Gekozen is voor zowel lage inkomens als afhankelijkheid van uitkeringen als tweede element van de regeling. Dit staat bekend
als de impulsregeling: hiermee worden scholen die in gebieden staan met een combinatie van lage inkomens en veel uitkeringen,
extra bekostigd per gewichtenleerling.
Vraag 3
Levert dit onderzoek wat u betreft voldoende bewijs voor het bestaan van een onderscheid tussen de schoolprestaties van allochtone
en autochtone leerlingen, ongeacht of hun ouders hoog- of laagopgeleid zijn?
Antwoord 3
Nee, zie het antwoord op vraag 2.
Vraag 4
Is dit onderzoek een reden om af te wijken van het beleid van uw voorganger om geen onderscheid te maken tussen allochtone
en autochtone kinderen bij het verdelen van geld voor het wegwerken van achterstanden op school?
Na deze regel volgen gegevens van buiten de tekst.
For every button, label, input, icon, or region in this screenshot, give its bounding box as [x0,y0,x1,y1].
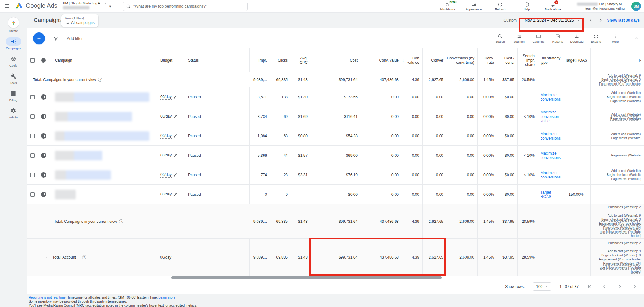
campaign-row[interactable]: 00/day Paused 774 23 $3.31 $76.19 0.00 0… [27,165,644,185]
rows-per-page-select[interactable]: 100 [533,282,551,291]
column-header-conversions[interactable]: Conver [422,48,447,72]
budget-value[interactable]: 00/day [160,134,172,139]
campaign-row[interactable]: 00/day Paused 0 0 – $0.00 0.00 0.00 0.00… [27,185,644,204]
hamburger-menu-icon[interactable] [4,3,10,9]
column-header-conversions-by-time[interactable]: Conversions (by conv. time) [447,48,477,72]
previous-period-button[interactable] [588,18,593,23]
sidebar-item-tools[interactable]: Tools [6,72,21,85]
campaign-row[interactable]: 00/day Paused 8,571 133 $1.30 $173.55 0.… [27,87,644,107]
row-checkbox[interactable] [30,134,35,138]
row-checkbox[interactable] [30,95,35,99]
column-header-cost-per-conv[interactable]: Cost / conv. [497,48,517,72]
sidebar-item-billing[interactable]: Billing [6,89,21,102]
sidebar-item-admin[interactable]: Admin [6,107,21,119]
row-checkbox[interactable] [30,114,35,119]
bid-strategy-link[interactable]: Maximize conversions [538,146,562,165]
account-switcher[interactable]: UM | Shopify Marketing A... [63,1,113,9]
account-breadcrumb[interactable]: UM | Shopify Marketing A... [63,1,103,5]
paused-status-icon[interactable] [41,172,46,178]
edit-budget-pencil-icon[interactable] [173,173,177,177]
column-header-search-impr-share[interactable]: Search impr. share [517,48,538,72]
column-header-clicks[interactable]: Clicks [270,48,291,72]
sidebar-item-campaigns[interactable]: Campaigns [6,37,21,50]
column-header-target-roas[interactable]: Target ROAS [562,48,590,72]
budget-value[interactable]: 00/day [160,114,172,119]
account-switcher-caret-icon[interactable]: ▼ [108,4,112,8]
row-checkbox[interactable] [30,173,35,177]
first-page-button[interactable] [587,284,592,289]
row-checkbox[interactable] [30,153,35,158]
column-header-status[interactable]: Status [184,48,249,72]
learn-more-link[interactable]: Learn more [158,295,175,299]
campaign-row[interactable]: 00/day Paused 1,084 68 $0.80 $54.28 0.00… [27,126,644,146]
paused-status-icon[interactable] [41,153,46,158]
next-page-button[interactable] [617,284,623,289]
search-input[interactable] [133,4,244,8]
column-header-bid-strategy[interactable]: Bid strategy type [538,48,562,72]
bid-strategy-link[interactable]: Maximize conversions [538,126,562,145]
column-header-impr[interactable]: Impr. [249,48,270,72]
sidebar-item-goals[interactable]: Goals [6,55,21,67]
refresh-button[interactable]: Refresh [491,2,510,11]
paused-status-icon[interactable] [41,192,46,197]
sidebar-item-create[interactable]: Create [8,17,19,33]
column-header-budget[interactable]: Budget [158,48,184,72]
budget-value[interactable]: 00/day [160,95,172,100]
reports-button[interactable]: Reports [549,34,567,43]
help-circle-icon[interactable]: ? [82,255,86,259]
paused-status-icon[interactable] [41,114,46,119]
columns-button[interactable]: Columns [530,34,547,43]
edit-budget-pencil-icon[interactable] [173,153,177,157]
segment-button[interactable]: Segment [510,34,528,43]
select-all-checkbox[interactable] [30,58,35,63]
horizontal-scrollbar[interactable] [171,276,442,279]
paused-status-icon[interactable] [41,133,46,139]
date-range-selector[interactable]: Nov 1, 2024 – Dec 31, 2025 [521,16,584,25]
view-filter-chip[interactable]: View (2 filters) All campaigns [61,14,98,27]
column-header-campaign[interactable]: Campaign [52,48,158,72]
column-header-cost[interactable]: Cost [311,48,361,72]
notifications-button[interactable]: ! Notifications [543,2,563,11]
last-page-button[interactable] [632,284,638,289]
edit-budget-pencil-icon[interactable] [173,114,177,118]
appearance-button[interactable]: Appearance [464,2,484,11]
bid-strategy-link[interactable]: Target ROAS [538,185,562,204]
ads-advisor-button[interactable]: BETA Ads Advisor [438,2,457,11]
budget-value[interactable]: 00/day [160,173,172,178]
edit-budget-pencil-icon[interactable] [173,95,177,99]
campaign-row[interactable]: 00/day Paused 5,366 44 $1.57 $69.00 0.00… [27,146,644,165]
column-header-conv-rate[interactable]: Conv. rate [477,48,497,72]
collapse-chevron-up-icon[interactable] [632,34,641,43]
search-table-button[interactable]: Search [491,34,509,43]
campaign-row[interactable]: 00/day Paused 3,734 69 $1.69 $116.41 0.0… [27,107,644,126]
add-campaign-button[interactable] [33,32,45,44]
expand-chevron-down-icon[interactable] [44,255,49,260]
filter-funnel-icon[interactable] [53,36,58,41]
paused-status-icon[interactable] [41,94,46,100]
bid-strategy-link[interactable]: Maximize conversion value [538,107,562,126]
row-checkbox[interactable] [30,192,35,197]
profile-info[interactable]: UM | Shopify M... team@unknown.marketing [577,2,625,10]
more-button[interactable]: More [606,34,624,43]
help-circle-icon[interactable]: ? [98,78,102,82]
reporting-not-realtime-link[interactable]: Reporting is not real-time. [29,295,66,299]
budget-value[interactable]: 00/day [160,192,172,197]
next-period-button[interactable] [598,18,603,23]
column-header-avg-cpc[interactable]: Avg. CPC [291,48,311,72]
add-filter-button[interactable]: Add filter [67,36,83,41]
bid-strategy-link[interactable]: Maximize conversions [538,87,562,107]
column-header-conv-value-per-cost[interactable]: ↓Con valu co [402,48,422,72]
search-bar[interactable] [123,2,248,11]
edit-budget-pencil-icon[interactable] [173,134,177,138]
column-header-results[interactable]: R [590,48,644,72]
column-header-conv-value[interactable]: Conv. value [361,48,402,72]
previous-page-button[interactable] [602,284,608,289]
help-circle-icon[interactable]: ? [119,219,123,223]
expand-button[interactable]: Expand [587,34,605,43]
show-last-30-days-link[interactable]: Show last 30 days [607,18,640,23]
edit-budget-pencil-icon[interactable] [173,192,177,196]
help-button[interactable]: ? Help [517,2,536,11]
budget-value[interactable]: 00/day [160,153,172,158]
bid-strategy-link[interactable]: Maximize conversions [538,165,562,184]
avatar[interactable]: UM [631,2,641,11]
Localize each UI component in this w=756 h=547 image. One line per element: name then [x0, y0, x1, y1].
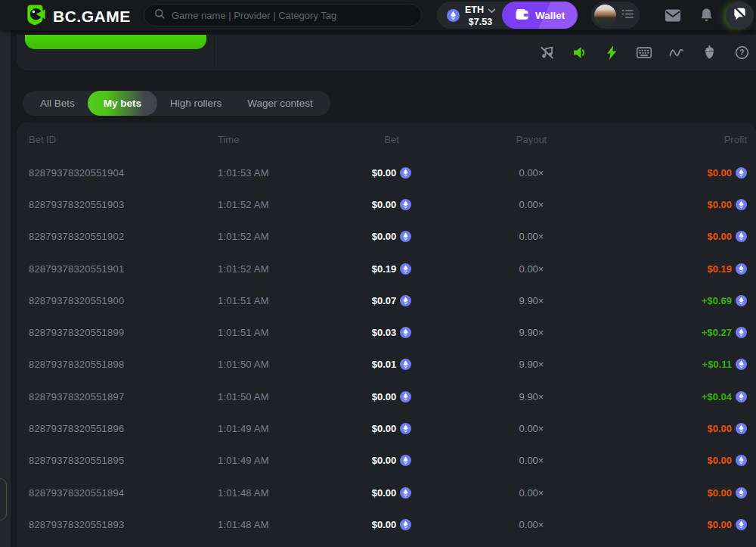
panel-divider	[214, 35, 215, 67]
bet-profit: $0.00	[707, 455, 747, 466]
eth-coin-icon	[400, 263, 411, 275]
bet-payout: 0.00×	[519, 167, 544, 179]
table-row[interactable]: 82879378320551901 1:01:52 AM $0.19 0.00×…	[17, 253, 756, 284]
brand-logo[interactable]: BC.GAME	[24, 4, 131, 29]
sound-on-icon[interactable]	[572, 45, 587, 61]
bet-payout: 0.00×	[519, 231, 544, 242]
tab-high-rollers[interactable]: High rollers	[157, 91, 234, 116]
wallet-button-label: Wallet	[535, 10, 565, 21]
search-icon	[153, 8, 166, 23]
bet-time: 1:01:48 AM	[218, 487, 324, 499]
chat-toggle-button[interactable]	[726, 2, 754, 30]
currency-selector[interactable]: ETH $7.53	[465, 3, 496, 28]
eth-coin-icon	[400, 167, 411, 179]
eth-coin-icon	[447, 9, 460, 22]
mail-icon[interactable]	[665, 9, 681, 25]
table-row[interactable]: 82879378320551898 1:01:50 AM $0.01 9.90×…	[17, 349, 756, 381]
bet-amount: $0.00	[372, 423, 412, 434]
top-navbar: BC.GAME ETH $7.53	[0, 0, 756, 30]
table-row[interactable]: 82879378320551900 1:01:51 AM $0.07 9.90×…	[17, 284, 756, 316]
table-row[interactable]: 82879378320551904 1:01:53 AM $0.00 0.00×…	[17, 157, 756, 188]
table-row[interactable]: 82879378320551895 1:01:49 AM $0.00 0.00×…	[17, 445, 756, 477]
wallet-icon	[515, 8, 529, 23]
eth-coin-icon	[736, 295, 747, 306]
eth-coin-icon	[400, 295, 411, 306]
bet-profit: $0.19	[707, 263, 747, 275]
bet-amount: $0.00	[372, 167, 412, 179]
table-row[interactable]: 82879378320551897 1:01:50 AM $0.00 9.90×…	[17, 381, 756, 412]
bet-id: 82879378320551901	[29, 263, 218, 275]
avatar	[594, 5, 616, 26]
bet-amount: $0.00	[372, 487, 412, 499]
table-row[interactable]: 82879378320551903 1:01:52 AM $0.00 0.00×…	[17, 188, 756, 220]
live-stats-icon[interactable]	[669, 45, 684, 61]
bet-profit: $0.00	[707, 487, 747, 499]
sidebar-edge	[0, 30, 11, 547]
eth-coin-icon	[736, 423, 747, 434]
eth-coin-icon	[400, 423, 411, 434]
table-row[interactable]: 82879378320551894 1:01:48 AM $0.00 0.00×…	[17, 477, 756, 508]
bet-profit: +$0.11	[702, 359, 747, 370]
eth-coin-icon	[400, 391, 411, 402]
bet-payout: 9.90×	[519, 391, 544, 402]
eth-coin-icon	[400, 519, 411, 530]
balance-group: ETH $7.53 Wallet	[437, 2, 578, 29]
currency-code: ETH	[465, 5, 484, 15]
eth-coin-icon	[736, 519, 747, 530]
tab-all-bets[interactable]: All Bets	[27, 91, 88, 116]
table-row[interactable]: 82879378320551902 1:01:52 AM $0.00 0.00×…	[17, 221, 756, 253]
game-toolbar: ?	[539, 35, 749, 70]
eth-coin-icon	[400, 359, 411, 370]
bet-profit: $0.00	[707, 199, 747, 210]
tab-my-bets[interactable]: My bets	[88, 91, 157, 116]
search-input[interactable]	[172, 10, 412, 21]
music-muted-icon[interactable]	[539, 45, 554, 61]
bet-amount: $0.00	[372, 391, 412, 402]
bet-id: 82879378320551896	[29, 423, 218, 434]
chat-muted-icon	[732, 6, 748, 25]
help-icon[interactable]: ?	[734, 45, 749, 61]
hotkeys-keyboard-icon[interactable]	[637, 45, 652, 61]
profile-menu[interactable]	[591, 2, 640, 29]
bet-button[interactable]	[25, 35, 206, 49]
bet-id: 82879378320551898	[29, 359, 218, 370]
balance-amount: $7.53	[469, 17, 492, 27]
turbo-lightning-icon[interactable]	[604, 45, 619, 61]
bet-profit: $0.00	[707, 231, 747, 242]
bet-payout: 0.00×	[519, 199, 544, 210]
bet-payout: 0.00×	[519, 423, 544, 434]
bet-id: 82879378320551902	[29, 231, 218, 242]
tab-wager-contest[interactable]: Wager contest	[234, 91, 326, 116]
bet-profit: +$0.04	[702, 391, 747, 402]
bets-tabs: All BetsMy betsHigh rollersWager contest	[23, 91, 330, 116]
bet-payout: 0.00×	[519, 487, 544, 499]
bet-amount: $0.03	[372, 327, 412, 338]
table-row[interactable]: 82879378320551899 1:01:51 AM $0.03 9.90×…	[17, 316, 756, 348]
game-panel-bottom: ?	[17, 35, 756, 70]
eth-coin-icon	[736, 199, 747, 210]
eth-coin-icon	[736, 167, 747, 179]
eth-coin-icon	[736, 487, 747, 499]
bet-profit: +$0.69	[702, 295, 747, 306]
table-header-row: Bet ID Time Bet Payout Profit	[17, 123, 756, 157]
notifications-bell-icon[interactable]	[700, 8, 713, 26]
bet-time: 1:01:49 AM	[218, 455, 324, 466]
eth-coin-icon	[400, 327, 411, 338]
bet-time: 1:01:52 AM	[218, 199, 324, 210]
table-row[interactable]: 82879378320551896 1:01:49 AM $0.00 0.00×…	[17, 412, 756, 444]
eth-coin-icon	[736, 231, 747, 242]
fairness-seed-icon[interactable]	[702, 45, 717, 61]
bet-time: 1:01:51 AM	[218, 295, 324, 306]
wallet-button[interactable]: Wallet	[502, 2, 578, 29]
table-body: 82879378320551904 1:01:53 AM $0.00 0.00×…	[17, 157, 756, 541]
bet-profit: $0.00	[707, 519, 747, 530]
bet-id: 82879378320551895	[29, 455, 218, 466]
eth-coin-icon	[400, 199, 411, 210]
col-header-payout: Payout	[516, 134, 547, 145]
table-row[interactable]: 82879378320551893 1:01:48 AM $0.00 0.00×…	[17, 508, 756, 540]
col-header-profit: Profit	[724, 134, 747, 145]
game-search	[144, 4, 422, 26]
bet-time: 1:01:51 AM	[218, 327, 324, 338]
sidebar-deco-outline	[0, 478, 7, 521]
bet-amount: $0.00	[372, 231, 412, 242]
Zo nee, waarom niet?
Antwoord 4
Nee, zie het antwoord op vraag 2.
Vraag 5
Bent u bereid verder onderzoek te doen naar de oorzaken van de achterstanden van allochtone kinderen, ongeacht het opleidingsniveau
van hun ouders, wanneer zij aan de basisschool beginnen? Zo nee, waarom niet?
Antwoord 5
Er is veel onderzoek gedaan naar de oorzaken van achterstanden bij (allochtone) kinderen bij aanvang van de basisschool. Inmiddels
is ook bekend dat de belangrijkste oorzaak hiervoor ligt bij het (lage) opleidingsniveau van de ouders (Wat ’t zwaarste weegt,
Onderwijsraad 2001).
Omdat uit onderzoek is gebleken dat daarnaast ook het inkomen, de afhankelijkheid van uitkeringen en etnische afkomst een
rol spelen, heb ik de eerste twee elementen met brede steun uit uw Kamer gebruikt bij de recente impulsregeling (zie ook mijn
antwoord op vraag 2). Mede daarom zie ik op dit moment geen reden om nog nader onderzoek te doen.
Vraag 6
Wat is uw reactie op de uitspraak van de PO-raad, dat het aantal achterstandsleerlingen en enkel is teruggelopen door een
veranderde definitie en dat daardoor een verdere bezuiniging van 50 miljoen euro op het budget voor deze leerlingen onverstandig
is?2
Antwoord 6
Bij de invoering van de nieuwe gewichtenregeling is door de andere definitie het aantal gewichtenleerlingen verminderd. Door
het verhogen van het geld per gewichtenleerling en het invoeren van de impulsgebieden zijn de uitgaven voor de gewichtenregeling
van 2006 tot 2010 gestegen. De daling van het aantal gewichtenleerlingen na 2010, dus nadat de nieuwe regeling is ingevoerd,
is een autonome ontwikkeling die het hogere opleidingsniveau van de bevolking weerspiegelt en niet een gevolg is van de nieuwe
gewichtenregeling.
X Noot
1Jaap Roeleveld (Kohnstamm Instituut, Universiteit van Amsterdam), Schoolprestaties van oude en nieuwe gewichtenleerlingen
(2011).
X Noot
2Trouw, «Etnische komaf toch bepalen voor achterstand op school», 19 januari 2011.